## Work item
Could you filter the data below down to the lines that hold the word "безопасности"?

#### Materials provided ####

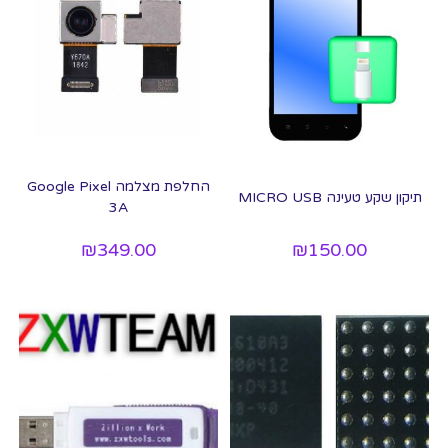
החלפת מצלמה Google Pixel
תיקון שקע טעינה MICRO USB
3A
₪
349.00
₪
150.00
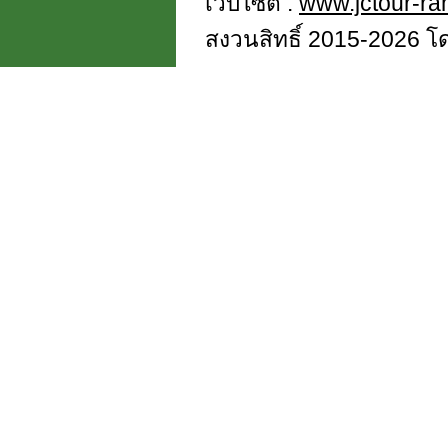
เว็บไซต์ :
www.jctour-r
สงวนสิทธิ์ 2015-2026 โดย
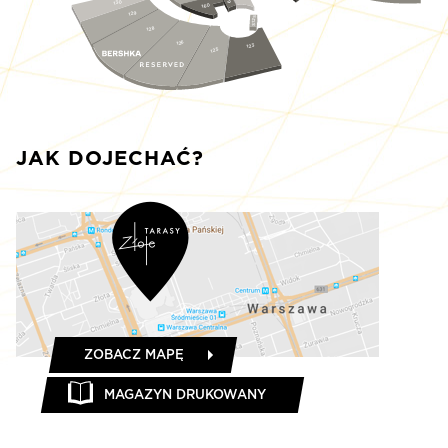
130
160
129
S125
128
126
123
125
JAK DOJECHAĆ?
ZOBACZ MAPĘ
MAGAZYN DRUKOWANY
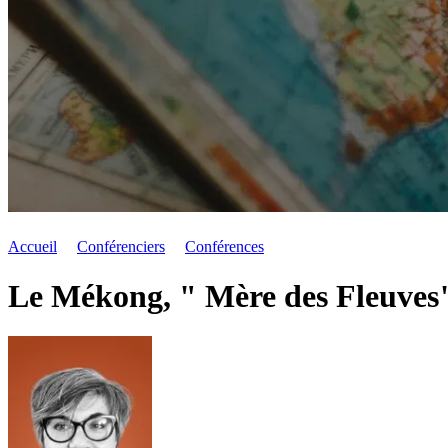
Accueil
Conférenciers
Conférences
Le Mékong, " Mère des Fleuves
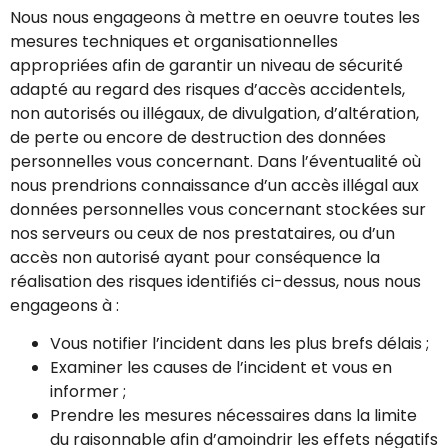
Nous nous engageons à mettre en oeuvre toutes les
mesures techniques et organisationnelles
appropriées afin de garantir un niveau de sécurité
adapté au regard des risques d’accès accidentels,
non autorisés ou illégaux, de divulgation, d’altération,
de perte ou encore de destruction des données
personnelles vous concernant. Dans l’éventualité où
nous prendrions connaissance d’un accès illégal aux
données personnelles vous concernant stockées sur
nos serveurs ou ceux de nos prestataires, ou d’un
accès non autorisé ayant pour conséquence la
réalisation des risques identifiés ci-dessus, nous nous
engageons à :
Vous notifier l’incident dans les plus brefs délais ;
Examiner les causes de l’incident et vous en
informer ;
Prendre les mesures nécessaires dans la limite
du raisonnable afin d’amoindrir les effets négatifs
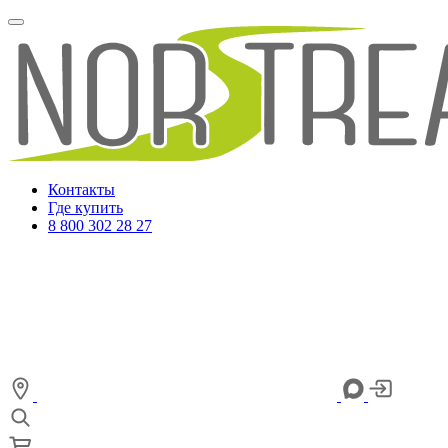
Контакты
Где купить
8 800 302 28 27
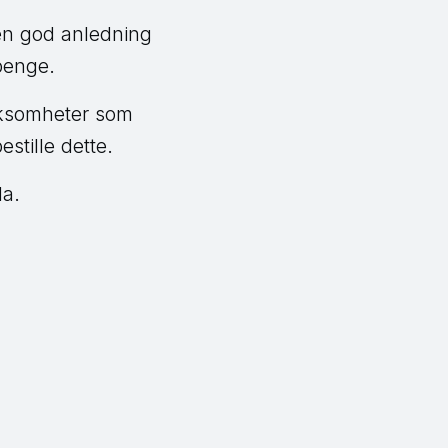
 en god anledning
 penge.
irksomheter som
stille dette.
da.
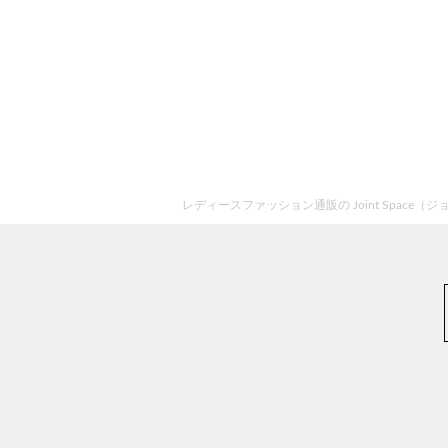
レディースファッション通販の Joint Space（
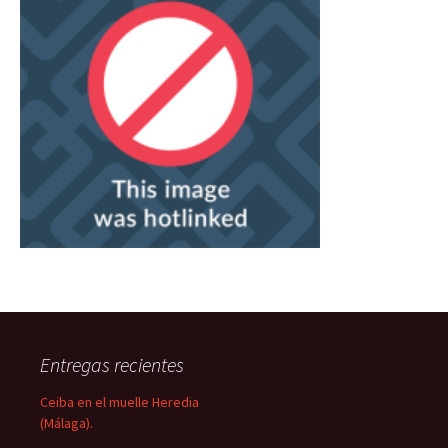
Entregas recientes
Ceiba en el muelle Heredia
(Málaga).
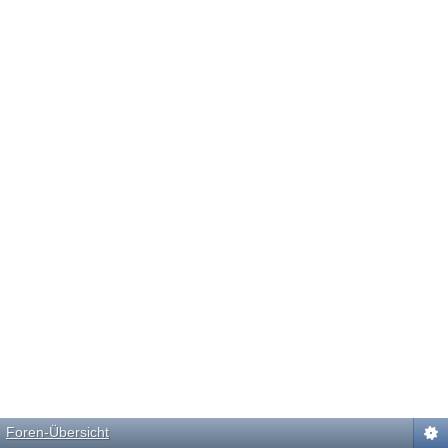
Foren-Übersicht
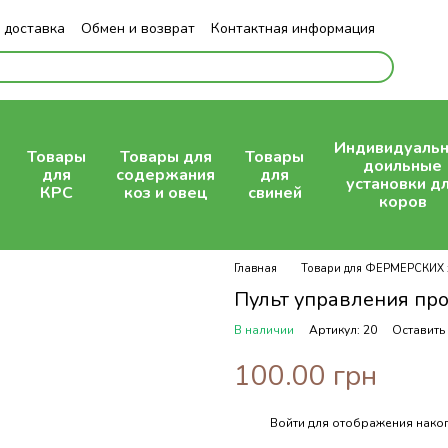
 доставка
Обмен и возврат
Контактная информация
Индивидуаль
Товары
Товары для
Товары
доильные
для
содержания
для
установки д
КРС
коз и овец
свиней
коров
Главная
Товари для ФЕРМЕРСКИХ 
Пульт управления пр
В наличии
Артикул: 20
Оставить
100.00 грн
Войти
для отображения накоп
%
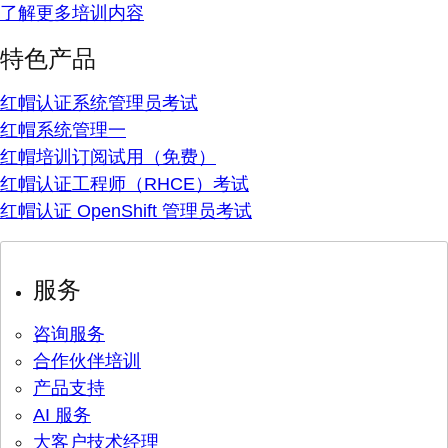
了解更多培训内容
特色产品
红帽认证系统管理员考试
红帽系统管理一
红帽培训订阅试用（免费）
红帽认证工程师（RHCE）考试
红帽认证 OpenShift 管理员考试
服务
咨询服务
合作伙伴培训
产品支持
AI 服务
大客户技术经理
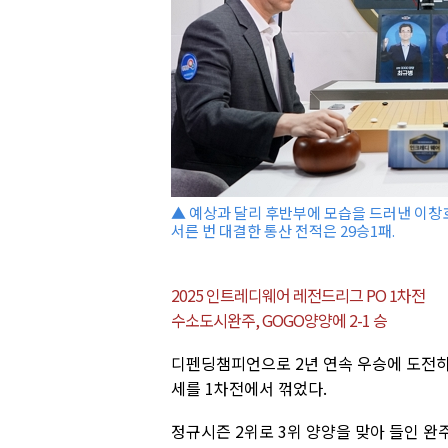
▲ 예상과 달리 후반부에 모습을 드러낸 이창호
서른 번 대결한 통산 전적은 29승1패.
2025 인트레디웨어 레전드리그 PO 1차전
수소도시완주, GOGO양양에 2-1 승
디펜딩챔피언으로 2년 연속 우승에 도전하
세를 1차전에서 꺾었다.
정규시즌 2위로 3위 양양을 맞아 들인 완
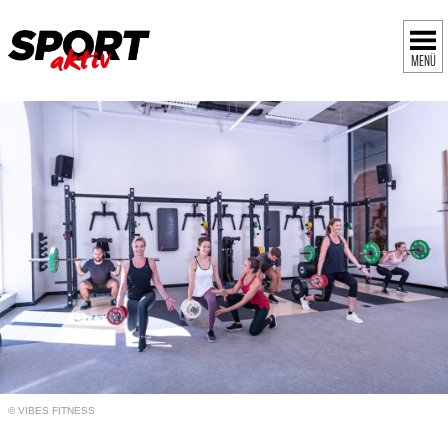
MENÜ
© VIBES FITNESS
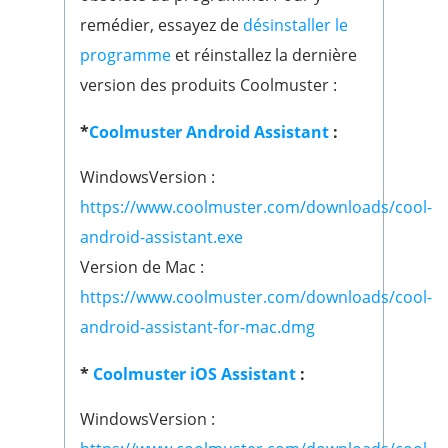
remédier, essayez de
désinstaller le
programme
et réinstallez la dernière
version des produits Coolmuster :
*
Coolmuster Android Assistant
:
WindowsVersion :
https://www.coolmuster.com/downloads/cool-
android-assistant.exe
Version de Mac :
https://www.coolmuster.com/downloads/cool-
android-assistant-for-mac.dmg
*
Coolmuster iOS Assistant
:
WindowsVersion :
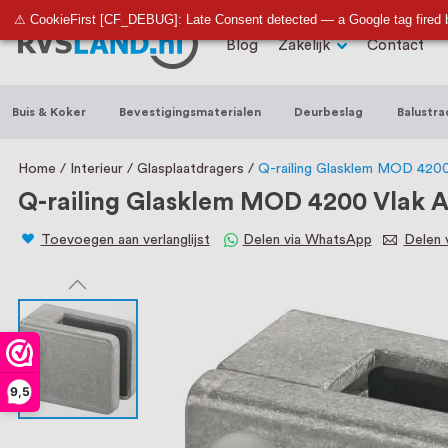
RVS Land is een écht familiebedrijf met b
⚠ CookieFirst [CF_DEBUG]: Late Consent detected — a Google tag fired 
Blog
Zakelijk
Contact
trapleuningen, deurbeslag, ventilatieroo
Nederland en België, met meer dan 100.0
Buis & Koker
Bevestigingsmaterialen
Deurbeslag
Balustra
een eigen werkplaats waar we RVS op maa
staat persoonlijke service bij ons voorop
Home
Interieur
Glasplaatdragers
Q-railing Glasklem MOD 4200
Q-railing Glasklem MOD 4200 Vlak
Toevoegen aan verlanglijst
Delen via WhatsApp
Delen v
9,5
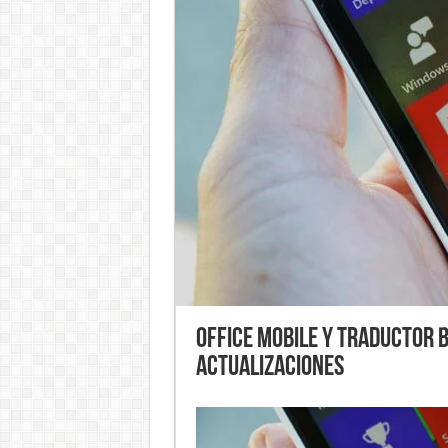
Office Mobile y Traductor 
actualizaciones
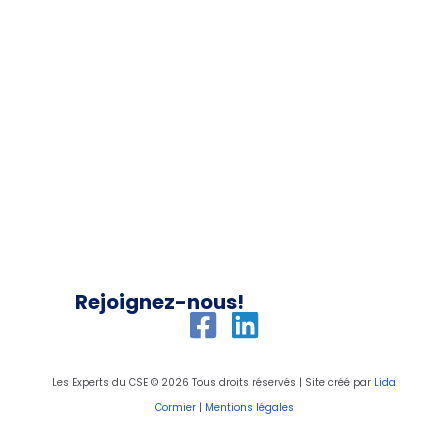
Rejoignez-nous!
Les Experts du CSE © 2026 Tous droits réservés | Site créé par
Lida
Cormier
|
Mentions légales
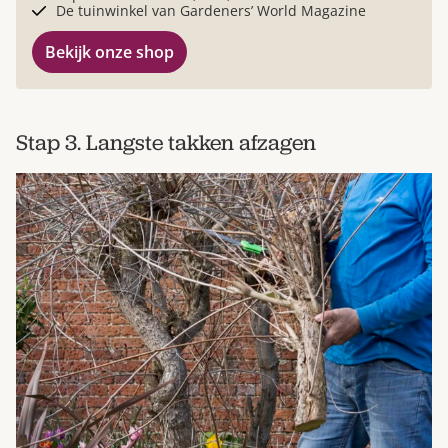
De tuinwinkel van Gardeners’ World Magazine
Bekijk onze shop
Stap 3. Langste takken afzagen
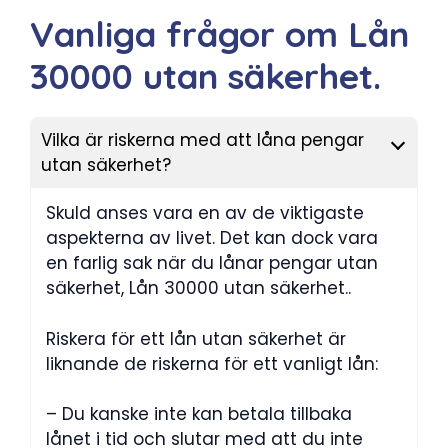
Vanliga frågor om
Lån
30000 utan säkerhet.
Vilka är riskerna med att låna pengar
utan säkerhet?
Skuld anses vara en av de viktigaste
aspekterna av livet. Det kan dock vara
en farlig sak när du lånar pengar utan
säkerhet, Lån 30000 utan säkerhet..
Riskera för ett lån utan säkerhet är
liknande de riskerna för ett vanligt lån:
– Du kanske inte kan betala tillbaka
lånet i tid och slutar med att du inte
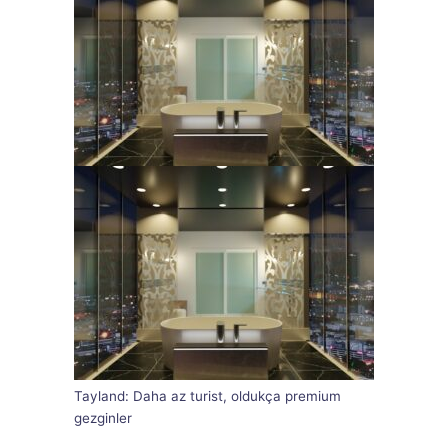
Tayland: Daha az turist, oldukça premium
gezginler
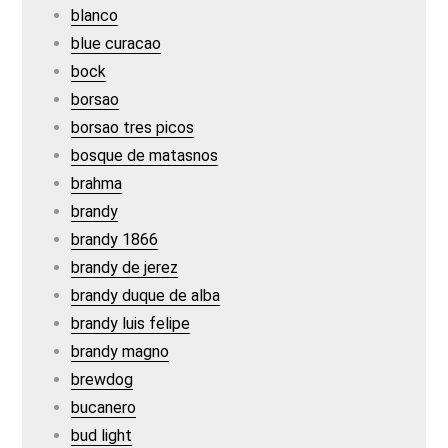
blanco
blue curacao
bock
borsao
borsao tres picos
bosque de matasnos
brahma
brandy
brandy 1866
brandy de jerez
brandy duque de alba
brandy luis felipe
brandy magno
brewdog
bucanero
bud light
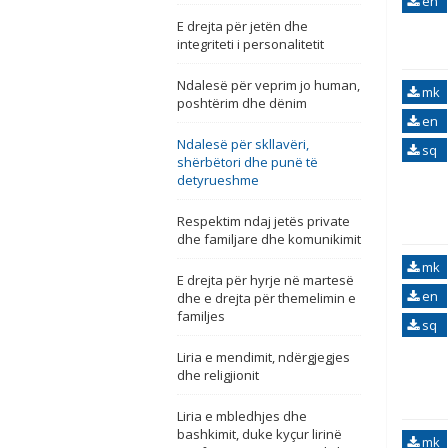
en
E drejta për jetën dhe
integriteti i personalitetit
Ndalesë për veprim jo human,
mk
poshtërim dhe dënim
en
Ndalesë për skllavëri,
sq
shërbëtori dhe punë të
detyrueshme
Respektim ndaj jetës private
dhe familjare dhe komunikimit
mk
E drejta për hyrje në martesë
en
dhe e drejta për themelimin e
familjes
sq
Liria e mendimit, ndërgjegjes
dhe religjionit
Liria e mbledhjes dhe
bashkimit, duke kyçur lirinë
mk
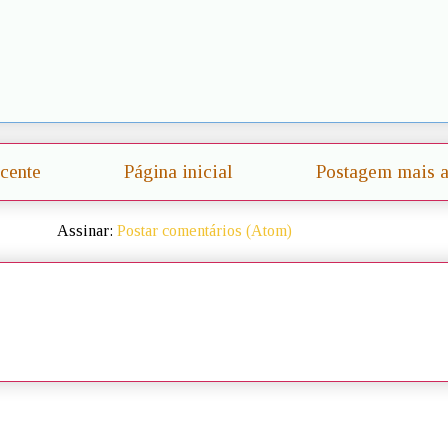
cente
Página inicial
Postagem mais a
Assinar:
Postar comentários (Atom)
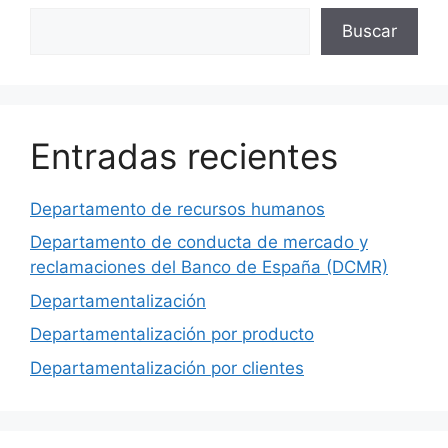
Buscar
Buscar
Entradas recientes
Departamento de recursos humanos
Departamento de conducta de mercado y
reclamaciones del Banco de España (DCMR)
Departamentalización
Departamentalización por producto
Departamentalización por clientes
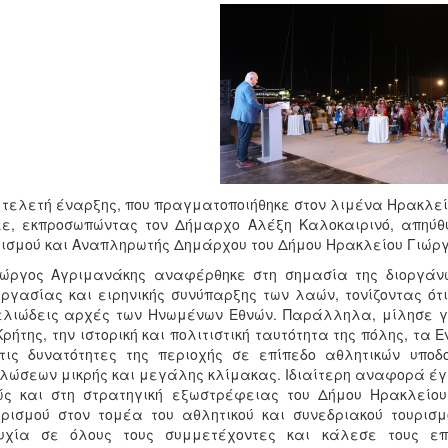
 τελετή έναρξης, που πραγματοποιήθηκε στον λιμένα Ηρακλεί
ε, εκπροσωπώντας τον Δήμαρχο Αλέξη Καλοκαιρινό, απηύθυ
ισμού και Αναπληρωτής Δημάρχου του Δήμου Ηρακλείου Γιώρ
ώργος Αγριμανάκης αναφέρθηκε στη σημασία της διοργάνω
ργασίας και ειρηνικής συνύπαρξης των λαών, τονίζοντας ότι 
λιώδεις αρχές των Ηνωμένων Εθνών. Παράλληλα, μίλησε γι
Κρήτης, την ιστορική και πολιτιστική ταυτότητα της πόλης, τα
τις δυνατότητες της περιοχής σε επίπεδο αθλητικών υπο
λώσεων μικρής και μεγάλης κλίμακας. Ιδιαίτερη αναφορά έγι
ώς και στη στρατηγική εξωστρέφειας του Δήμου Ηρακλείου
ρισμού στον τομέα του αθλητικού και συνεδριακού τουρισ
τυχία σε όλους τους συμμετέχοντες και κάλεσε τους επι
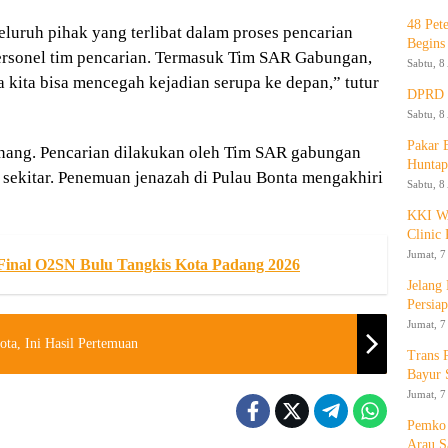
48 Pet
luruh pihak yang terlibat dalam proses pencarian
Begins
ersonel tim pencarian. Termasuk Tim SAR Gabungan,
Sabtu, 8
kita bisa mencegah kejadian serupa ke depan,” tutur
DPRD K
Sabtu, 8
Pakar
renang. Pencarian dilakukan oleh Tim SAR gabungan
Huntap
 sekitar. Penemuan jenazah di Pulau Bonta mengakhiri
Sabtu, 8
KKI WA
Clinic 
Jumat, 7
Final O2SN Bulu Tangkis Kota Padang 2026
Jelang
Persia
Jumat, 7
ta, Ini Hasil Pertemuan
Trans 
Bayur 
Jumat, 7
Pemko 
Arau S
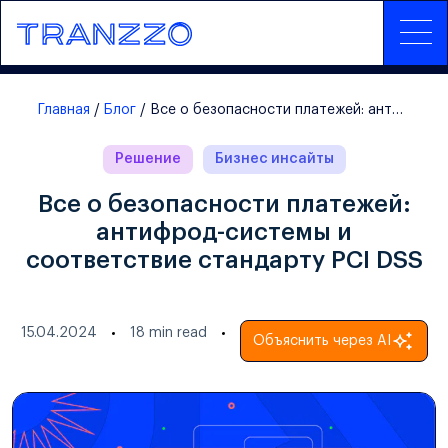
Главная
Блог
Все о безопасности платежей: антифрод-система соответствие стандарту PCI DSS
Решение
Бизнес инсайты
Все о безопасности платежей:
антифрод-системы и
соответствие стандарту PCI DSS
15.04.2024
18
min read
Объяснить через AI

####

## Solution for this exercise
Все о безопасности платежей: антифрод-система соответствие стандарту PCI DSS
Все о безопасности платежей:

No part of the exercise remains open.